*** MATERIAL SHOWN ***

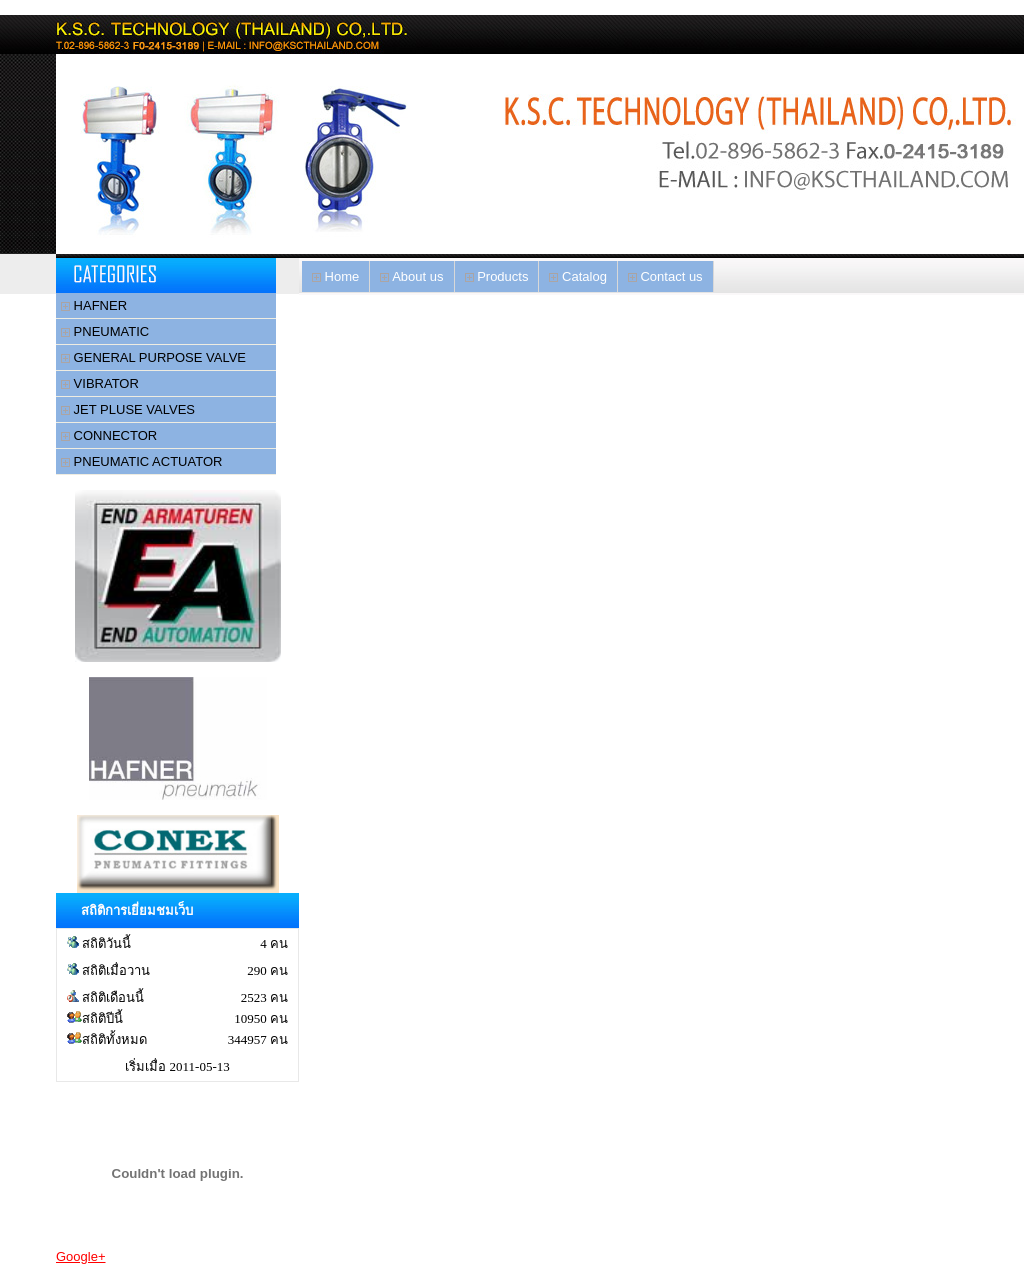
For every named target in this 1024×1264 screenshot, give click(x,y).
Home (335, 276)
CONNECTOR (109, 435)
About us (411, 276)
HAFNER (94, 305)
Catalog (577, 276)
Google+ (81, 1256)
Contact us (665, 276)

*** End of MATERIAL SHOWN ***

ABOUT THIS TASK :: An exact transcription of the data above is needed, without the pictures.

RESULT FOR THIS TASK ::
For every named target in this 1024×1264 screenshot, give click(x,y).
Home (335, 276)
CONNECTOR (109, 435)
About us (411, 276)
HAFNER (94, 305)
Catalog (577, 276)
Google+ (81, 1256)
Contact us (665, 276)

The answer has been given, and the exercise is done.